[Saved entries]
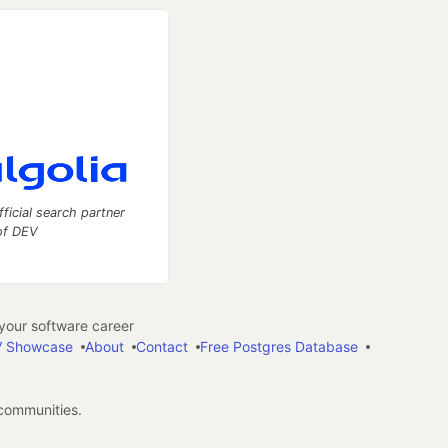
fficial search partner
of DEV
our software career
 Showcase
About
Contact
Free Postgres Database
 communities.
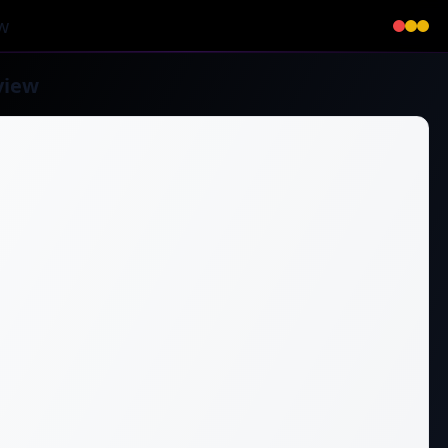
w
view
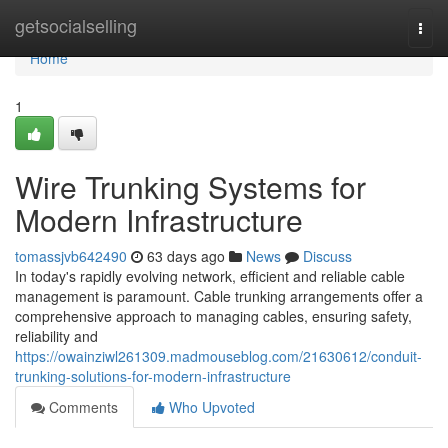
Home
getsocialselling
Togg
navi
Home
1
Wire Trunking Systems for
Modern Infrastructure
tomassjvb642490
63 days ago
News
Discuss
In today's rapidly evolving network, efficient and reliable cable
management is paramount. Cable trunking arrangements offer a
comprehensive approach to managing cables, ensuring safety,
reliability and
https://owainziwl261309.madmouseblog.com/21630612/conduit-
trunking-solutions-for-modern-infrastructure
Comments
Who Upvoted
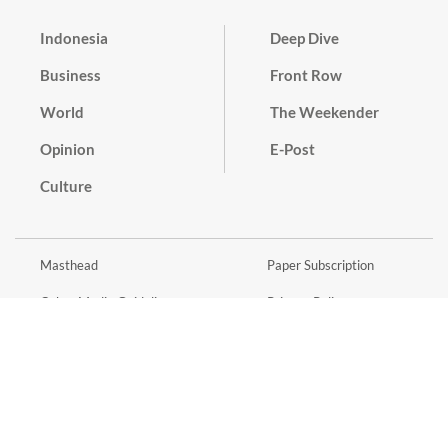
Indonesia
Deep Dive
Business
Front Row
World
The Weekender
Opinion
E-Post
Culture
Masthead
Paper Subscription
Cyber Media Guidelines
Privacy Policy
Contact
Discussion Guideline
Advertise
Term of Use
© 2016 - 2026 PT. Bina Media Tenggara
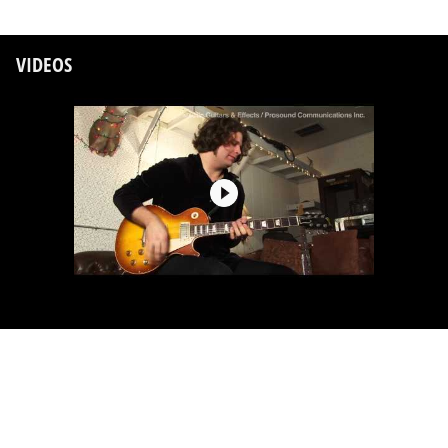
VIDEOS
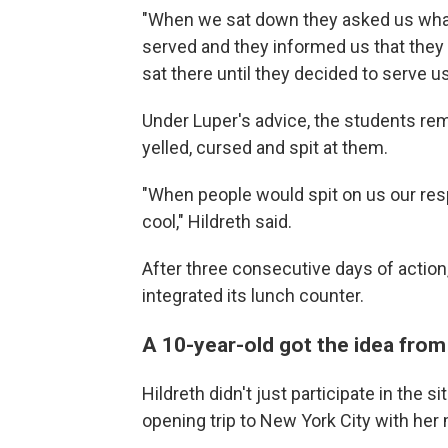
"When we sat down they asked us wha
served and they informed us that they d
sat there until they decided to serve us
Under Luper's advice, the students re
yelled, cursed and spit at them.
"When people would spit on us our resp
cool," Hildreth said.
After three consecutive days of action
integrated its lunch counter.
A 10-year-old got the idea from
Hildreth didn't just participate in the si
opening trip to New York City with her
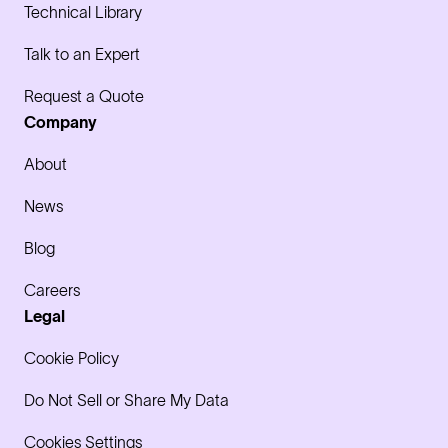
Technical Library
Talk to an Expert
Request a Quote
Company
About
News
Blog
Careers
Legal
Cookie Policy
Do Not Sell or Share My Data
Cookies Settings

● Exercise description
Output each line exactly as shown above; no pictures go in the copy.

● Answer section
fficial search partner
of DEV
our software career
 Showcase
About
Contact
Free Postgres Database
 communities.
w
view
Home
getsocialselling
Togg
navi
Home
1
Wire Trunking Systems for
Modern Infrastructure
tomassjvb642490
63 days ago
News
Discuss
In today's rapidly evolving network, efficient and reliable cable
management is paramount. Cable trunking arrangements offer a
comprehensive approach to managing cables, ensuring safety,
reliability and
https://owainziwl261309.madmouseblog.com/21630612/conduit-
trunking-solutions-for-modern-infrastructure
Comments
Who Upvoted
Indonesia
Deep Dive
Business
Front Row
World
The Weekender
Opinion
E-Post
Culture
Masthead
Paper Subscription
Cyber Media Guidelines
Privacy Policy
Contact
Discussion Guideline
Advertise
Term of Use
© 2016 - 2026 PT. Bina Media Tenggara
VIDEOS
"When we sat down they asked us wha
served and they informed us that they d
sat there until they decided to serve us
Under Luper's advice, the students re
yelled, cursed and spit at them.
"When people would spit on us our resp
cool," Hildreth said.
After three consecutive days of action
integrated its lunch counter.
A 10-year-old got the idea from
Hildreth didn't just participate in the si
opening trip to New York City with her
Technical Library
Talk to an Expert
Request a Quote
Company
About
News
Blog
Careers
Legal
Cookie Policy
Do Not Sell or Share My Data
Cookies Settings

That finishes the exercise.